- Born: Germany
- Occupations: Operatic contralto; Academic voice teacher;
- Organizations: Musikhochschule Würzburg; Musikhochschule Detmold;

= Ingeborg Ruß =

German contralto and voice teacher

Ingeborg Ruß was a German contralto, focused on concert singing, and an academic voice teacher.
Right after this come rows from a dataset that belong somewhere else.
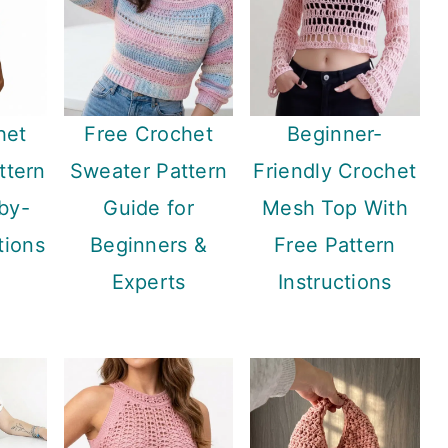
het
Free Crochet
Beginner-
ttern
Sweater Pattern
Friendly Crochet
by-
Guide for
Mesh Top With
tions
Beginners &
Free Pattern
Experts
Instructions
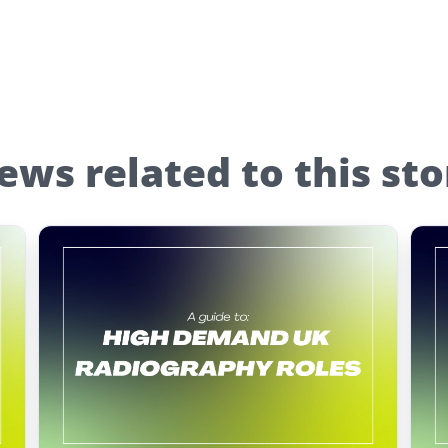
ews related to this sto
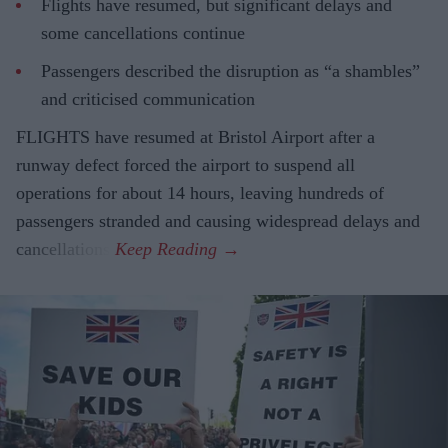
Flights have resumed, but significant delays and
some cancellations continue
Passengers described the disruption as “a shambles”
and criticised communication
FLIGHTS have resumed at Bristol Airport after a
runway defect forced the airport to suspend all
operations for about 14 hours, leaving hundreds of
passengers stranded and causing widespread delays and
cancellations.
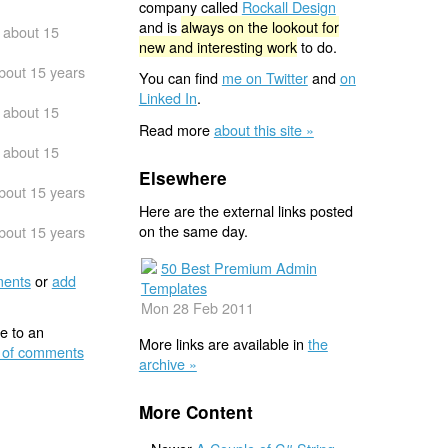
company called
Rockall Design
and is
always on the lookout for
about 15
new and interesting work
to do.
bout 15 years
You can find
me on Twitter
and
on
Linked In
.
about 15
Read more
about this site »
about 15
Elsewhere
bout 15 years
Here are the external links posted
on the same day.
bout 15 years
50 Best Premium Admin
ents
or
add
Templates
Mon 28 Feb 2011
e to an
More links are available in
the
 of comments
archive »
More Content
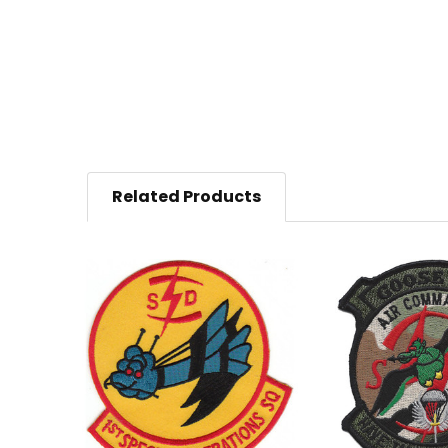
Related Products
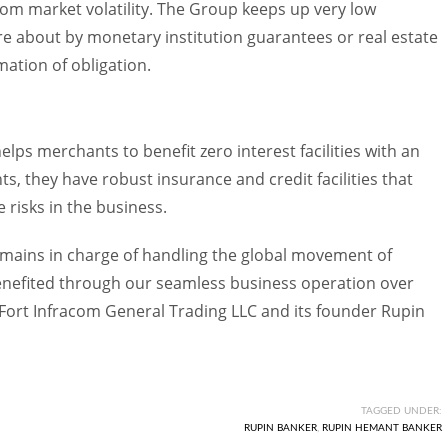
rom market volatility. The Group keeps up very low
ure about by monetary institution guarantees or real estate
mation of obligation.
elps merchants to benefit zero interest facilities with an
ts, they have robust insurance and credit facilities that
 risks in the business.
emains in charge of handling the global movement of
enefited through our seamless business operation over
Fort Infracom General Trading LLC and its founder Rupin
TAGGED UNDER:
RUPIN BANKER
,
RUPIN HEMANT BANKER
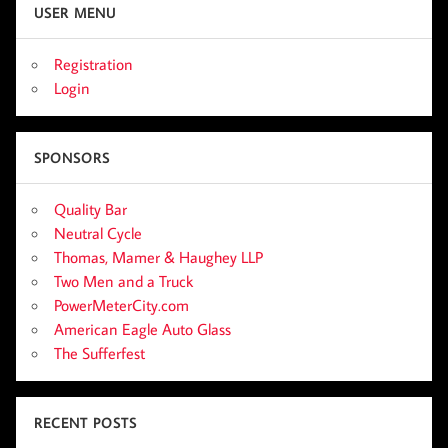
USER MENU
Registration
Login
SPONSORS
Quality Bar
Neutral Cycle
Thomas, Mamer & Haughey LLP
Two Men and a Truck
PowerMeterCity.com
American Eagle Auto Glass
The Sufferfest
RECENT POSTS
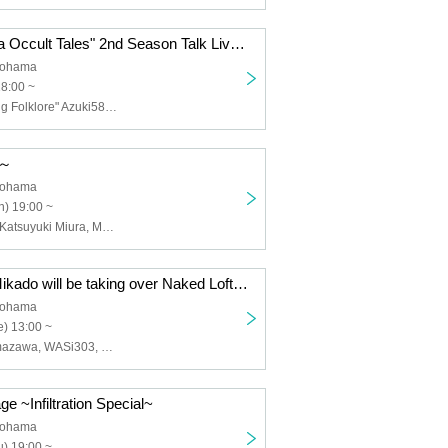
Podcast "Showa Occult Tales" 2nd Season Talk Live: Mysteries Unravelled through Occult and Folklore
kohama
18:00 ~
Masa, "Traveling Folklore" Azuki58, Ghost Story Reader and Voice Actor Uchito Aya, Yamamoto Michelle
d～
kohama
) 19:00 ~
Ryota Iwasaki, Katsuyuki Miura, Makoto Takahashi, Fumiya Tanaka
Game Center Mikado will be taking over Naked Loft Yokohama!? 1. ["Mikado Case Files" Raiden Fighters Remix Collection Release Commemorative Talk Live]
kohama
) 13:00 ~
Toshinobu Komazawa, WASi303, Soushi Hosoi, Minorock Ikeda, Lupin Kojima
ge ~Infiltration Special~
kohama
) 19:00 ~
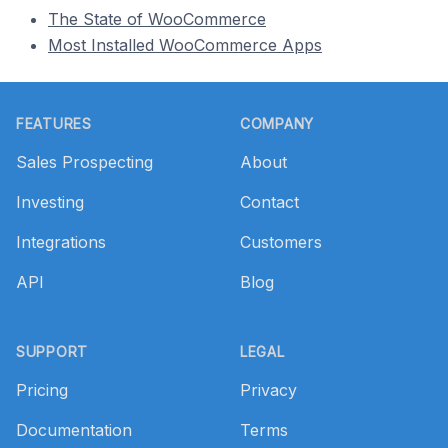
The State of WooCommerce
Most Installed WooCommerce Apps
Footer
FEATURES
COMPANY
Sales Prospecting
About
Investing
Contact
Integrations
Customers
API
Blog
SUPPORT
LEGAL
Pricing
Privacy
Documentation
Terms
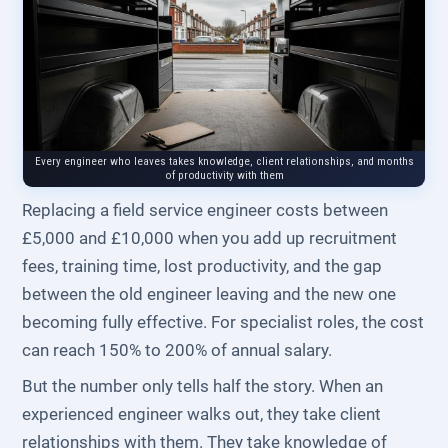
Every engineer who leaves takes knowledge, client relationships, and months
of productivity with them
Replacing a field service engineer costs between
£5,000 and £10,000 when you add up recruitment
fees, training time, lost productivity, and the gap
between the old engineer leaving and the new one
becoming fully effective. For specialist roles, the cost
can reach 150% to 200% of annual salary.
But the number only tells half the story. When an
experienced engineer walks out, they take client
relationships with them. They take knowledge of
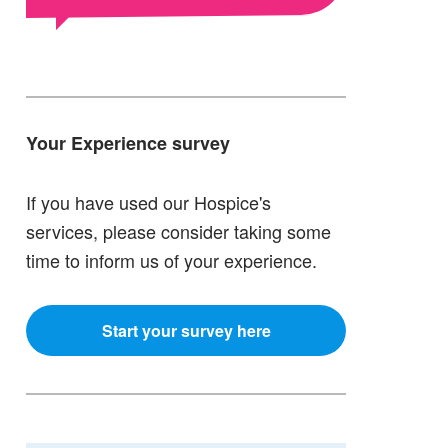
Your Experience survey
If you have used our Hospice's
services, please consider taking some
time to inform us of your experience.
Start your survey here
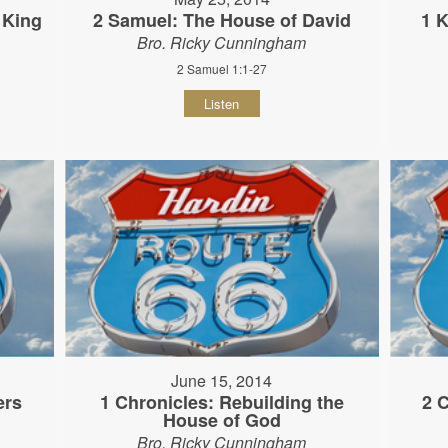
 King
2 Samuel: The House of David
1 K
Bro. Ricky Cunningham
2 Samuel 1:1-27
Listen
June 15, 2014
ers
1 Chronicles: Rebuilding the
2 
House of God
Bro. Ricky Cunningham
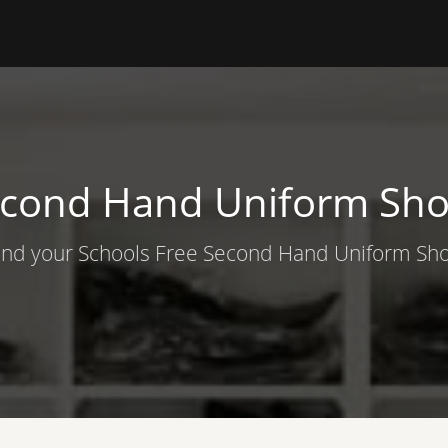
cond Hand Uniform Sh
ind your Schools Free Second Hand Uniform Sh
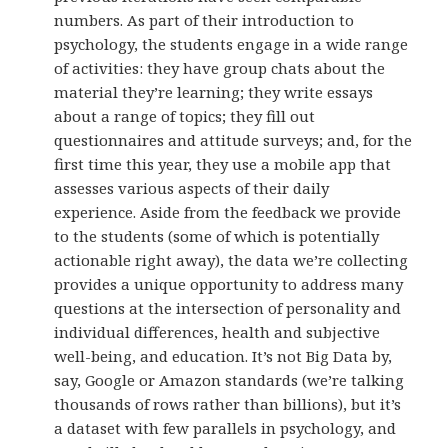
numbers. As part of their introduction to
psychology, the students engage in a wide range
of activities: they have group chats about the
material they’re learning; they write essays
about a range of topics; they fill out
questionnaires and attitude surveys; and, for the
first time this year, they use a mobile app that
assesses various aspects of their daily
experience. Aside from the feedback we provide
to the students (some of which is potentially
actionable right away), the data we’re collecting
provides a unique opportunity to address many
questions at the intersection of personality and
individual differences, health and subjective
well-being, and education. It’s not Big Data by,
say, Google or Amazon standards (we’re talking
thousands of rows rather than billions), but it’s
a dataset with few parallels in psychology, and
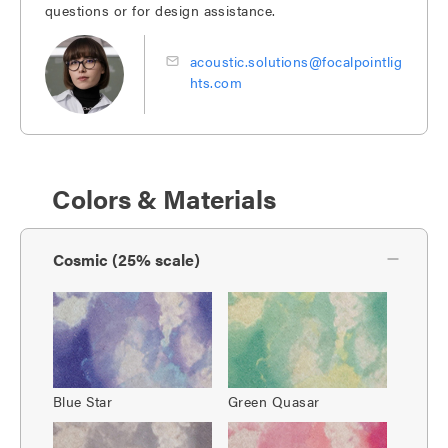
questions or for design assistance.
acoustic.solutions@focalpointlig
hts.com
Colors & Materials
Cosmic (25% scale)
Blue Star
Green Quasar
She record compositions by Johann Sebastian Bach, including Bach cantatas such as Singet dem Herrn ein neues Lied, BWV 190, with the Windsbacher Knabenchor conducted by Hans Thamm, alongside Teresa Żylis-Gara, Peter Schreier and Franz Crass. In 1967, she recorded his short masses with the Gächinger Kantorei and the Bach-Collegium Stuttgart conducted by Helmuth Rilling, alongside Elisabeth Speiser, John van Kesteren, Gerhard Faulstich and Jakob Stämpfli. She recorded in 1979 his St John Passion with the Amadeus Choir and Amadeus Orchestra conducted by Karl-Friedrich Beringer, alongside Alejandro Ramírez as the Evangelist, Michel Brodard as the vox Christi, Gerda Hagner, Boldizsár Keönch and Manfred Volz, and his Christmas Oratorio with the Windsbacher Knabenchor conducted by Beringer.

She was an academic voice teacher, at the Nuremberg Conservatory, the Musikhochschule in Würzburg, finally from 1983 to 2002, at the Musikhochschule Detmold. Among her students are Christina Gerstberger and Petra Schmidt.